# Gilded Glass Panels for Founders Wall



## michael tust (Mar 6, 2009)

7 Glass Panels Gilded and Distressed .... Panel Cleaned.. Sized... Gilded,then Distressed ... Varnished.. After Varnish has Dried,it was Gilded Again... Then 3 coats of Varnish to finish. The Panels were Picked up from our Studio and Installed days later...


Michael Tust


----------



## stelzerpaintinginc. (May 9, 2012)

Awesome Michael. What's your varnish of choice for this application?


----------



## michael tust (Mar 6, 2009)

stelzerpaintinginc. said:


> Awesome Michael. What's your varnish of choice for this application?


Thank You Troy,

P&L 38. Oil Varnish.... Not Poly


Michael Tust


----------



## SemiproJohn (Jul 29, 2013)

You always do top-notch work Michael, and I always look forward to anything you have the time to contribute here. I was wondering, on a job such as this do you offer your services on a time plus materials basis, set rate, or how exactly. Not only could I not do this ornate work, I wouldn't have a clue how to charge for it. It seems most of your posted work is very time-intensive, to say the least.


----------



## michael tust (Mar 6, 2009)

SemiproJohn said:


> You always do top-notch work Michael, and I always look forward to anything you have the time to contribute here. I was wondering, on a job such as this do you offer your services on a time plus materials basis, set rate, or how exactly. Not only could I not do this ornate work, I wouldn't have a clue how to charge for it.
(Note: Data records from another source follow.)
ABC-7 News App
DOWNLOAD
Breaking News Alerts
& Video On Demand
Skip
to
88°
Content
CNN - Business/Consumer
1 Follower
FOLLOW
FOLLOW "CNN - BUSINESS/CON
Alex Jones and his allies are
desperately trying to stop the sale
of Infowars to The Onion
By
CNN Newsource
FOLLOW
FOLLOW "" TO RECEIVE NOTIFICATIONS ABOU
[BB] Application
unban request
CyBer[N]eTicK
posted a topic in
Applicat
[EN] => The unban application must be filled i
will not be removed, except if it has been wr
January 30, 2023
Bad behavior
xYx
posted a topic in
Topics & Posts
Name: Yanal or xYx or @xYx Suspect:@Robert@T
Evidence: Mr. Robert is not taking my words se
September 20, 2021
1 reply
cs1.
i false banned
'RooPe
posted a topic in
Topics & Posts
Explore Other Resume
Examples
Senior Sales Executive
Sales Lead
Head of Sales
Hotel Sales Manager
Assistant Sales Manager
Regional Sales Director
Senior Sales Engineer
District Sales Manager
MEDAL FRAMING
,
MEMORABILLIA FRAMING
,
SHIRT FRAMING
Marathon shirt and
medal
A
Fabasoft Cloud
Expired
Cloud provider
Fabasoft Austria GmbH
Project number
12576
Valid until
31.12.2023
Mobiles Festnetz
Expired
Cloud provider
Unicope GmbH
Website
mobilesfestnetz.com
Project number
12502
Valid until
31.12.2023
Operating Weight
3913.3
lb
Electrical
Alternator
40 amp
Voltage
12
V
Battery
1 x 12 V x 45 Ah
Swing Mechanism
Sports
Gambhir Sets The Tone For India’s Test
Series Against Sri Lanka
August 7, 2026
It seems most of your posted work is very time-intensive, to say the least.


Thanks John !

For this project it was estimated by the Square Foot.. We sometimes do T&M .... Laura did some samples to figure out the finish the Client wanted... Figured out how long it may take to do a Square foot and gave a bid accordingly . This one was on Target... She will be Gilding a Lot of woodwork in the Historic Home on my other post... That will be T&M ... 

I think you could do the Smaller Panels... The 7 foot ones were tough... 

Michael Tust


----------